Task prompt:
Here are some records; copy every line that holds the word "requests".

Data supplied:
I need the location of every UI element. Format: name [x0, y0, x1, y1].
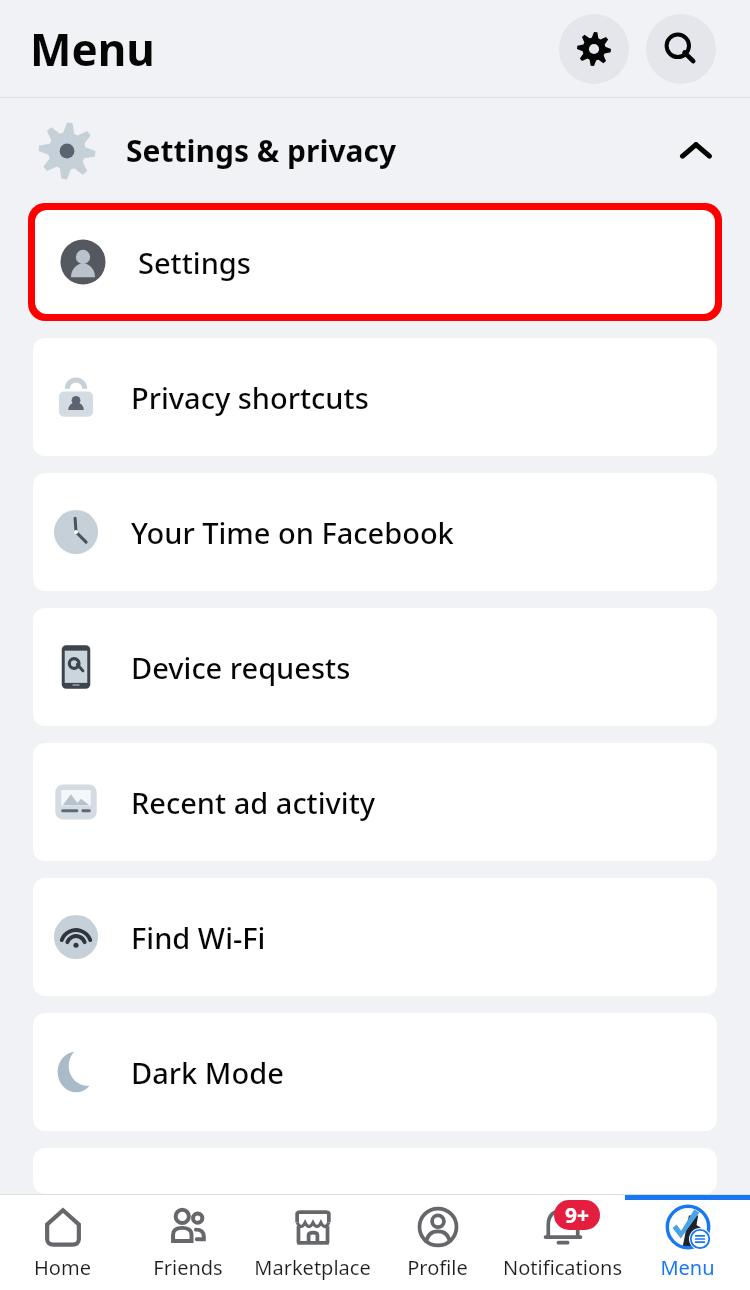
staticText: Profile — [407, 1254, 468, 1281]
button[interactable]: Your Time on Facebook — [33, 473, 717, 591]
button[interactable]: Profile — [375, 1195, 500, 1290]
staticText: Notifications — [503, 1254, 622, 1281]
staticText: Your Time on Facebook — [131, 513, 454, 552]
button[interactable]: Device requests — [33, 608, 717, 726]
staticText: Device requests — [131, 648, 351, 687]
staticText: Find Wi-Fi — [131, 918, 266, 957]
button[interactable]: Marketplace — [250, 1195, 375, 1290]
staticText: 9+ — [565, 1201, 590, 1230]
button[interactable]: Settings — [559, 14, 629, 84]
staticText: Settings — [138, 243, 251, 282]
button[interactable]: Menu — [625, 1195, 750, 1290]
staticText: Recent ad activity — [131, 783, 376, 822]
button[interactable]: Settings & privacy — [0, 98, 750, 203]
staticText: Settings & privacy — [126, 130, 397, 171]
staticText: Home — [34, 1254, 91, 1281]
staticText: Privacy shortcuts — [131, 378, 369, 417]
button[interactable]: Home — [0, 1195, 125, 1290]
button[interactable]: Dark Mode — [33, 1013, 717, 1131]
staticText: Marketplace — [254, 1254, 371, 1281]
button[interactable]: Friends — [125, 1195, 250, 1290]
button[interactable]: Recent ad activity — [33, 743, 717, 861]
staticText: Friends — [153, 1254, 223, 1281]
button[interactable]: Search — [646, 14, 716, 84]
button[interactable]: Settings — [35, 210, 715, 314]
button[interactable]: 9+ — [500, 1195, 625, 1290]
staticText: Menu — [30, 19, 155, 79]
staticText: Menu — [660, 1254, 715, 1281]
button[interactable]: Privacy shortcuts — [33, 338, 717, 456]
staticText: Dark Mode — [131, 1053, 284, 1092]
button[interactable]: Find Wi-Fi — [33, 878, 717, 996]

* * *

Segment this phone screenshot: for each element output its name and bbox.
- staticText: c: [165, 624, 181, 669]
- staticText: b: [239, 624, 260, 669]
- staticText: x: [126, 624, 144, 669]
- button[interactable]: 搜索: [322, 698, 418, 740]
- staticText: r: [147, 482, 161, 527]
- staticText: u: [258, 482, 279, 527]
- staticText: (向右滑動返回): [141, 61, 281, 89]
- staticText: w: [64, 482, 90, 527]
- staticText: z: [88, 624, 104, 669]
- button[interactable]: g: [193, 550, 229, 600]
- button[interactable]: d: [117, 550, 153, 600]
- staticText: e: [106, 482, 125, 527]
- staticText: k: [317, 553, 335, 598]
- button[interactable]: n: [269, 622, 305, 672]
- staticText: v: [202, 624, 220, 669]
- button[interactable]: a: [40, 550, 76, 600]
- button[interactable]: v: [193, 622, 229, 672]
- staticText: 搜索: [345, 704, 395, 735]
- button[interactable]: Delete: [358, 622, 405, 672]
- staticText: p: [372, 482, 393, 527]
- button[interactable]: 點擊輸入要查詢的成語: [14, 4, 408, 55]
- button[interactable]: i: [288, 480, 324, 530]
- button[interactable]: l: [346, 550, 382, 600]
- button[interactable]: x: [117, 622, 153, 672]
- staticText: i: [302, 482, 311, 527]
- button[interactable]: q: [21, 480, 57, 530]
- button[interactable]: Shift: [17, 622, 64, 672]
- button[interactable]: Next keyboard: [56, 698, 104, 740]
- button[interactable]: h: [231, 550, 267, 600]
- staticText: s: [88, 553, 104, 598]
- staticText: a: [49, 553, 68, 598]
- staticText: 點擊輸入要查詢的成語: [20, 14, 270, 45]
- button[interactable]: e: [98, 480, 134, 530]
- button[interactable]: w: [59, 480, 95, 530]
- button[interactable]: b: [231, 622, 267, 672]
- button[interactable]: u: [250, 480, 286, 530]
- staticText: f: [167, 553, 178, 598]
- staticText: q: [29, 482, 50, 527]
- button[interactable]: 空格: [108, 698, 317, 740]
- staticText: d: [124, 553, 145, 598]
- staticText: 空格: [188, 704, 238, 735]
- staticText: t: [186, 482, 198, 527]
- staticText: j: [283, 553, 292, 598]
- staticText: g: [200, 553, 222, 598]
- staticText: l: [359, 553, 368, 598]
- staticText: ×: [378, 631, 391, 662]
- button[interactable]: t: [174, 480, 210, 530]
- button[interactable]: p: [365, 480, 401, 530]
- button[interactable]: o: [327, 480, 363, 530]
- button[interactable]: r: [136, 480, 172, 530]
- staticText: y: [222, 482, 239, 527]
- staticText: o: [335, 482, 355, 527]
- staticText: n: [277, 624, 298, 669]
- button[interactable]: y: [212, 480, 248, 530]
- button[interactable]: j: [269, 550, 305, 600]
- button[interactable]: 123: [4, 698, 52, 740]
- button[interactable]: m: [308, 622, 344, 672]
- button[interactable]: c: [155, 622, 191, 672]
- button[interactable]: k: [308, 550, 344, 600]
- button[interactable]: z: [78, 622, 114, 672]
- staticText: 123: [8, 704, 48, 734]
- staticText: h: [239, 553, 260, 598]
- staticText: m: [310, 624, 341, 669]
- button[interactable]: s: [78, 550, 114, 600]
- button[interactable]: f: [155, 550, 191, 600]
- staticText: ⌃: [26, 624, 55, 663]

Response area:
button[interactable]: Device requests — [33, 608, 717, 726]
staticText: Device requests — [131, 648, 351, 687]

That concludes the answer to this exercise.